But what if we contradicted the norm? What if we used the CCTV to capture the normal, funny, peculiar little things we all do when we think no one is watching. Again, as I mentioned in my ‘meet the residents’ section, “I have always found human behaviour fascinating, so having the opportunity to see how others behave in an environment where people watching is normally prohibited is exciting: especially when the environment is as intriguing as its inhabitants”. Because you can deny it all you want, but we all talk to ourselves, we all dance like no one is watching, sing like no one can hear you and apologize to inanimate objects for bumping into them. We all do these things when we are alone (and I have only listed a few things) and our guard is down. We do them in a place that we associate with safety and ONLY when we are sure no one is watching, because for others to see us act like that would make us vulnerable.

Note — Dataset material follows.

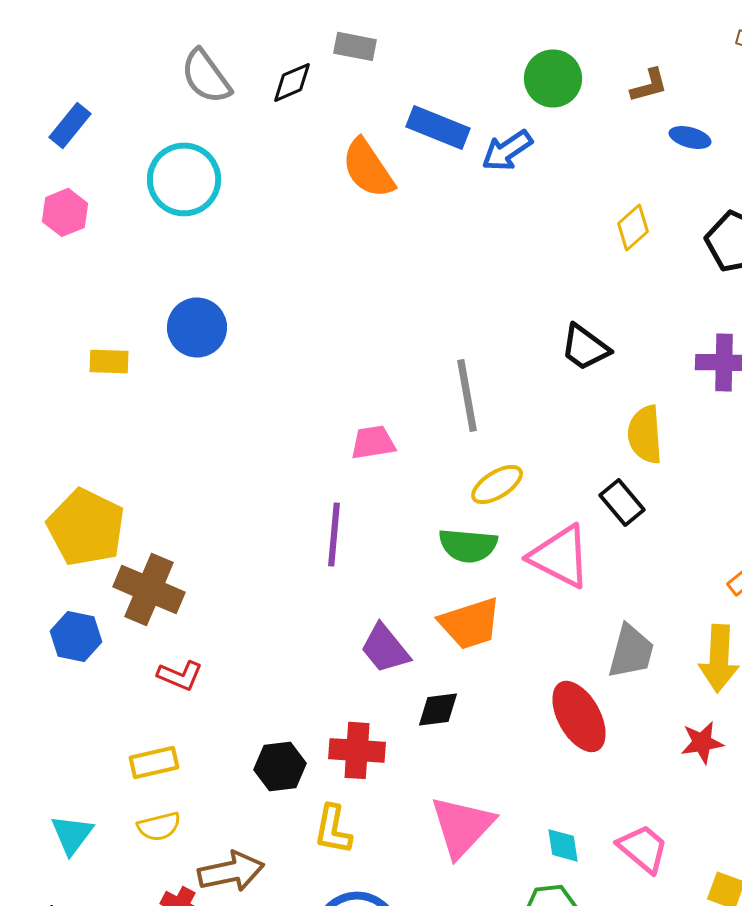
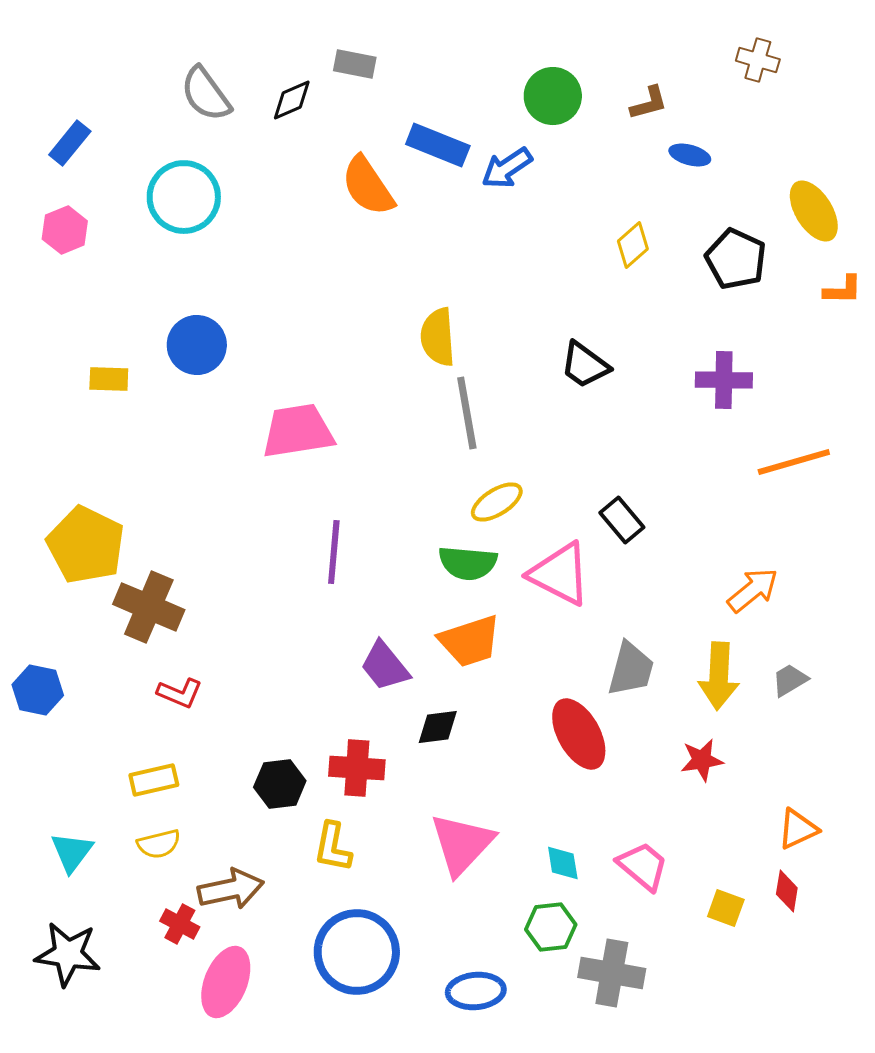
yellow semicircle: (645, 434) -> (438, 337), moved
pink trapezoid: (373, 442) -> (298, 431), moved, size x1.6
blue hexagon: (76, 636) -> (38, 690), moved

I believe that scene’s like this could be used very effectively used to create a mood or atmosphere in our performance. They are comic because every one can associate with them: but is it not also disturbing knowing that someone has seen you do those things that no one else is meant to see? Could it instil a sense of panic in the audience who hope no one has seen them like that? Could we watch and see how many people admit to having done the same thing once they know another person has? And would it not contrast nicely with a live performance of a completely different topic or nature?

I know I earlier spoke against using the CCTV for darker scenes but could it be shocking to see one innocent scene turn into one of domestic violence? What if the person on camera wasn’t just talking to themselves in a seemingly empty room?